Here, Deruiter does not deny that he raised his right to speedy trial only twice before moving to dismiss the indictment on the same grounds. (Doc. 197). But he argues that his continuance requests are inconsequential because of the competency proceedings. Other courts have considered continuances or the failure to object to continuances in their Barker analysis. See e.g., United States v. Twitty,107 F.3d 1482, 1490 (11th Cir. 1997); United States v. Register, 182 F.3d 820, 827 (11th Cir. 1999) (recognizing a defendant's invocation of his right to speedy trial when defendant also requested continuances). The Court sees no reason to ignore Deruiter's continuance requests as long as they are evaluated in the proper context. The continuances occurred, as did the invocations of Deruiter's right to speedy trial, during the process of determining his competency. Deruiter has moved for more than twenty continuances in this case, including four since his first speedy trial objection. Based on Deruiter asserting his speedy trial right only two times, his multiple requests for continuances, and his responsibility for the delays, the Court finds that the third Barker prong weighs against him.

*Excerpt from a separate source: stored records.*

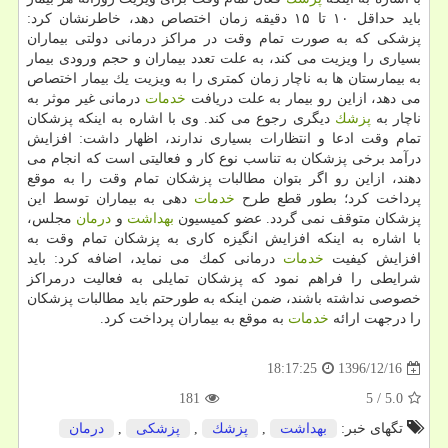
باید حداقل ۱۰ تا ۱۵ دقیقه زمان اختصاص دهد، خاطرنشان كرد:
پزشكی كه به صورت تمام وقت در مراكز درمانی دولتی بیماران
بسیاری را ویزیت می كند، به علت تعدد بیماران و حجم ورودی بیمار
به بیمارستان ها به ناچار زمان كمتری را به ویزیت یك بیمار اختصاص
می دهد، ازاین رو بیمار به علت دریافت
خدمات
درمانی غیر موثر به
ناچار به
پزشك
دیگری رجوع می كند. وی با اشاره به اینكه پزشكان
تمام وقت ادعا و انتظارات بسیاری ندارند، اظهار داشت: افزایش
درآمد برخی پزشكان به تناسب نوع كار و فعالیتی است كه انجام می
دهند، ازاین رو اگر بتوان مطالبات پزشكان تمام وقت را به موقع
پرداخت كرد؛ بطور قطع طرح
خدمات
دهی به بیماران توسط این
پزشكان متوقف نمی گردد. عضو كمیسیون
بهداشت
و
درمان
مجلس،
با اشاره به اینكه افزایش انگیزه كاری به پزشكان تمام وقت به
افزایش كیفیت
خدمات
درمانی كمك می نماید، اضافه كرد: باید
شرایطی را فراهم نمود كه پزشكان تمایلی به فعالیت درمراكز
خصوصی نداشته باشند، ضمن اینكه به طورحتم باید مطالبات پزشكان
را درجهت ارائه
خدمات
به موقع به بیماران پرداخت كرد.
1396/12/16
18:17:25
181
5
/
5.0
تگهای خبر:
بهداشت
,
پزشك
,
پزشكی
,
درمان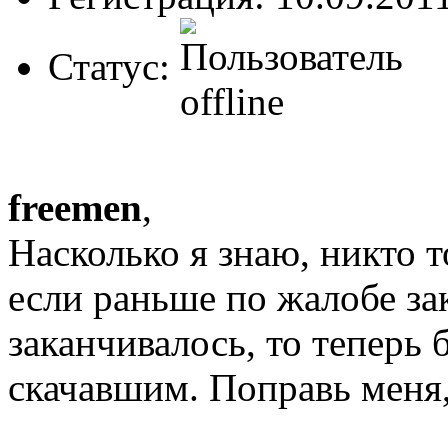
Статус:
freemen
,
Насколько я знаю, никто 
если раньше по жалобе за
заканчивалось, то теперь
скачавшим. Поправь меня, 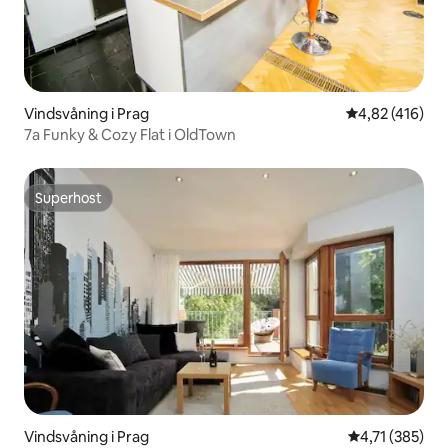
Vindsvåning i Prag
4,82 av 5 i ge
4,82 (416)
7a Funky & Cozy Flat i OldTown
Superhost
Superhost
Vindsvåning i Prag
4,71 av 5 i ge
4,71 (385)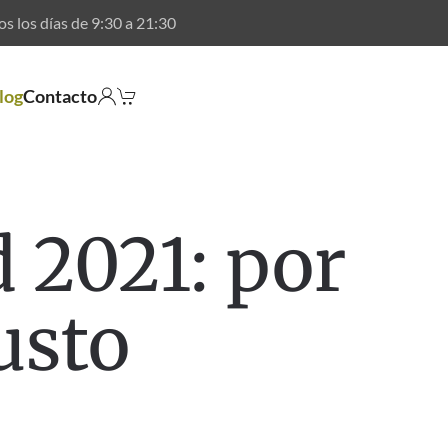
os los días de
9:30
a
21:30
log
Contacto
d 2021: por
usto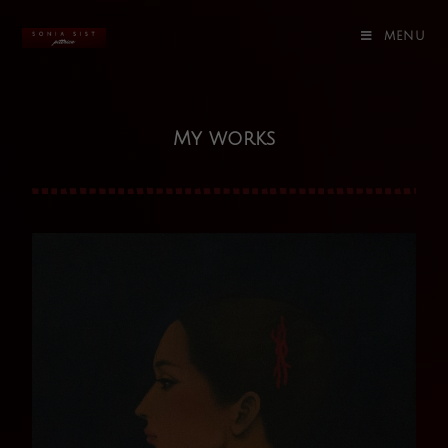
MENU
My works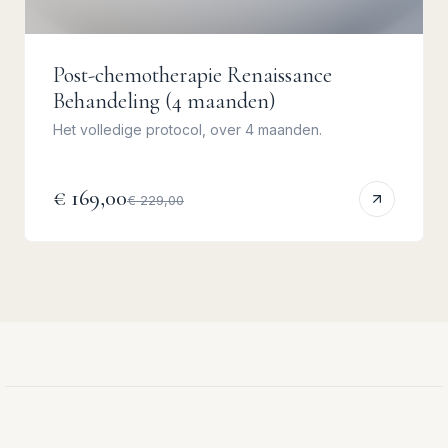
Post-chemotherapie Renaissance
Behandeling (4 maanden)
Het volledige protocol, over 4 maanden.
€ 169,00
€ 229,00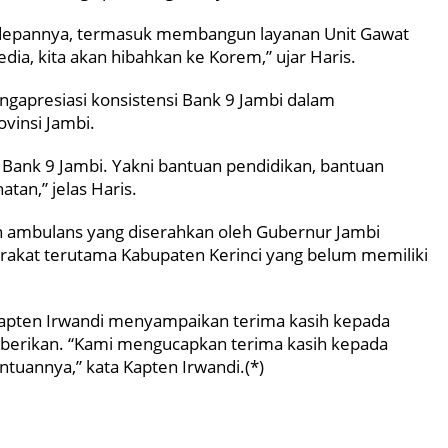
depannya, termasuk membangun layanan Unit Gawat
dia, kita akan hibahkan ke Korem,” ujar Haris.
ngapresiasi konsistensi Bank 9 Jambi dalam
insi Jambi.
 Bank 9 Jambi. Yakni bantuan pendidikan, bantuan
tan,” jelas Haris.
n ambulans yang diserahkan oleh Gubernur Jambi
akat terutama Kabupaten Kerinci yang belum memiliki
Kapten Irwandi menyampaikan terima kasih kepada
iberikan. “Kami mengucapkan terima kasih kepada
tuannya,” kata Kapten Irwandi.(*)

Deruiter raised his right to speedy trial in his Response to Government's Motion to Re-Evaluate, objection to Government's Motion to Continue De Novo Competency Hearing, and Motion to Dismiss Indictment. (Doc. 136; Doc. 178; Doc. 185).
As an aside, Deruiter argues that violation of the Speedy Trial Act does not bar a court from finding a violation of a defendant's constitutional right for speedy trial. Deruiter correctly asserts that "[a] delay of sufficient length may be a constitutional violation, even though it is not a violation of the Speedy Trial Act." Twitty, 107 F.3d at 1490 (citation omitted). Even so, "it will be an unusual case in which time limits of the Speedy Trial Act have been met but the [S]ixth [A]mendment right to a speedy trial has been violated." United States v. Saintil, 705 F.2d 415, 418 (11th Cir. 1983) (citation omitted). Here, Deruiter did not argue that his rights under the Speedy Trial Act were violated and based on the Court's own analysis, no violation of that statute took place.
CONCLUSION
In sum, the first Barker factor weighs against the Government. But the second, third and fourth factors weigh against Deruiter. Thus, the Government did not deprive Deruiter of his constitutional right to a speedy trial. The Court accepts and adopts the Report and Recommendation over Deruiter's objections.
Judge McCoy found that the first factor weighed against the Government and the fourth factor weighed heavily against Deruiter. (Doc. 186). The Court agrees. --------
Accordingly, it is now
ORDERED:
1. The Report and Recommendation (Doc. 186) is ACCEPTED and ADOPTED and the findings incorporated herein.
2. Deruiter's Motion to Dismiss (Doc. 181) is DENIED.
DONE AND ORDERED at Fort Myers, Florida, this April 8, 2017.